Question: A clarification question on this map. What do these things represent? Are they technical projects, trying to crack AGI? Are they kind of ethical think tank type stuff?

Seth: Yes, that's a good question. These are R&D projects, these are projects that are trying to build AGI, and you see it says lead and partner. The lead is the country the project is based in and the partner is when there are projects that have other collaborators from other countries.

Question: Okay. What possible benefit might there be to a madman style of managing such situations? Do you see any benefit to that?

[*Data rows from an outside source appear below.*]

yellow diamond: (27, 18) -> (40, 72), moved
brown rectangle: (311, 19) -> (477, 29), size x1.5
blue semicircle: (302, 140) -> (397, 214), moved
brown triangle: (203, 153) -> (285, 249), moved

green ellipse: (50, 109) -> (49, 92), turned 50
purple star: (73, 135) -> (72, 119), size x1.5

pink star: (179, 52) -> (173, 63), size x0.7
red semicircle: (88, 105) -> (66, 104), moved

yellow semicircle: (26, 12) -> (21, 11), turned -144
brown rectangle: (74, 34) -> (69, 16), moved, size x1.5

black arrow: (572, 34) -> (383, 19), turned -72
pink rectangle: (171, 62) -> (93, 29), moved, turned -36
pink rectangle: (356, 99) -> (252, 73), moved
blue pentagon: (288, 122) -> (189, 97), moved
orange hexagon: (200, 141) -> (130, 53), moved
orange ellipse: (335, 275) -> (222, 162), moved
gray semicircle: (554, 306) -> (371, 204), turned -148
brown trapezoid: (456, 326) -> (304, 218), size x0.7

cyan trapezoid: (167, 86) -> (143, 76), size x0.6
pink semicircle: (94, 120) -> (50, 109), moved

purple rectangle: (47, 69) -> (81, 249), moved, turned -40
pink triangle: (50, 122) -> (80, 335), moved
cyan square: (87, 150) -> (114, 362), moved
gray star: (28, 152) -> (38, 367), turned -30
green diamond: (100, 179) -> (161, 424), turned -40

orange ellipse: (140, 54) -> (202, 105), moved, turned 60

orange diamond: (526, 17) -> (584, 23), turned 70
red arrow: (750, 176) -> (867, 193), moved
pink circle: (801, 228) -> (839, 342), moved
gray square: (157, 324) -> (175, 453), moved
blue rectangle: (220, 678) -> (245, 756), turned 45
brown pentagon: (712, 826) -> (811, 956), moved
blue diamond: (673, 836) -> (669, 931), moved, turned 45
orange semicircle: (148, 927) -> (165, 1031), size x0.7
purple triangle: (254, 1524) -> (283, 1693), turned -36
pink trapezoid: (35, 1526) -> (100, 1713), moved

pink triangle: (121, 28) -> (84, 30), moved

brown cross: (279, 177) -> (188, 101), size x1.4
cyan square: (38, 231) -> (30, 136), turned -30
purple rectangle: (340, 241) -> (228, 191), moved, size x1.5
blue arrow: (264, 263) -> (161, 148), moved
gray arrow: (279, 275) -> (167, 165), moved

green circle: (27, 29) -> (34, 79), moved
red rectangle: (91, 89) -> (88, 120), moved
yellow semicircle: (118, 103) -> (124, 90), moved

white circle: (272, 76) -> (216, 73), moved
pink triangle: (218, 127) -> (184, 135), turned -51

Seth: So the story is that if the other side thinks you're crazy they're more likely to yield. So the classic analogy in the literature on deterrence theory is to imagine that you and someone who you really don't like are fighting each other while tied to each other by rope and right by the edge of a cliff. So what you could do is you could try to just beat up the other person and win, or you could do something that's kind of crazy, like start dancing and shimmying closer to the cliff where they start to think maybe this guy is a little crazy, maybe he actually wants to go over the cliff - or she wants to actually go over the cliff - and maybe that will induce them to yield. That's kind of the basic concept. Does it actually work in practice? Maybe it does, maybe it doesn't. Maybe it depends on the context, but that's the idea.

Question: What is your outlook for the future, especially as the AGI dynamics kind of begin to develop perhaps along similar, perhaps along different lines to the nuclear dynamics? Do you think we have the prospect for kind of new age of international cooperation or are we in kind of a new dark age maybe?

Seth: There's prospect for it but there's a lot of work to be done. This will all play out in the context of the international relations that we're going to be having anyway because of all this other stuff going on. So a lot of it depends on what is going on with the rest of the world. Now with all types of AI, it's important to recognize that it's not just international in the sense of between one nation and another because so much of the work is being done privately. So a lot of it might look less like, say, nuclear weapons and more like say climate change where with climate change it's mostly the private sector that are the important actors. The fossil fuel companies, the energy industry, all of that, so we can learn both from the nuclear weapons experience as far as how to get certain types of cooperation, especially on really high stakes threats and then also from climate change and similar types of issues, as far as how to handle the international cooperation on issues that are driven by the private sector.